TASK TO COMPLETE: Please work out how many lines in the material contain "Patios" and give only that figure.

DATA FOR REVIEW START

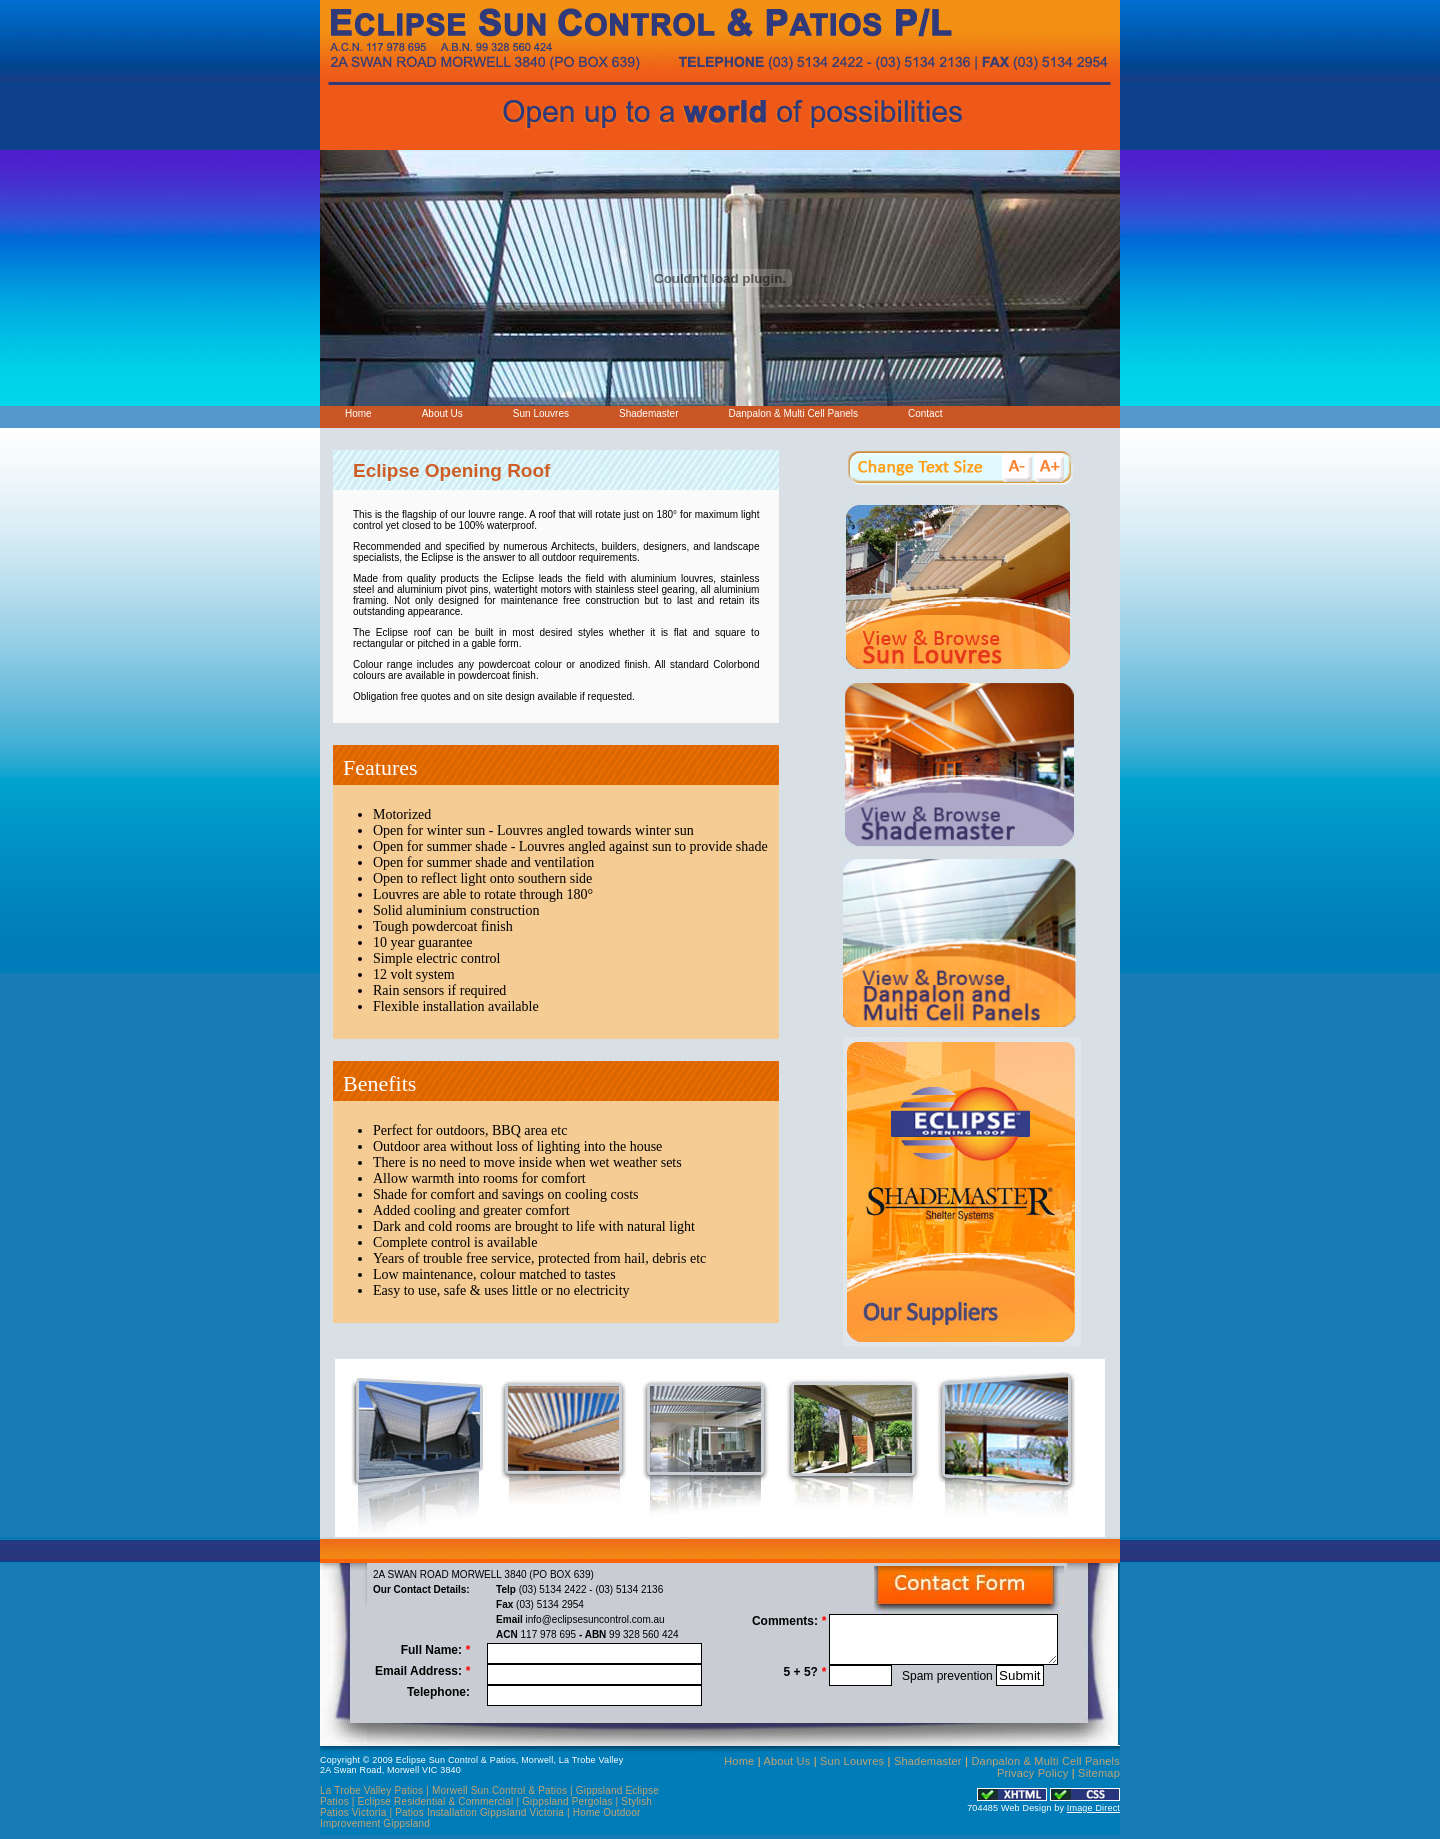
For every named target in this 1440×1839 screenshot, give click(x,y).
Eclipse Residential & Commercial (437, 1801)
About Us (442, 413)
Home (358, 413)
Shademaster (648, 413)
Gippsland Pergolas (567, 1801)
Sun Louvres (541, 413)
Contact (925, 413)
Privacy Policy (1033, 1773)
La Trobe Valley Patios (371, 1790)
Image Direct (1093, 1808)
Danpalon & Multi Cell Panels (793, 413)
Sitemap (1099, 1773)
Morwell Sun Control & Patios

DATA FOR REVIEW END

OUTPUT: 2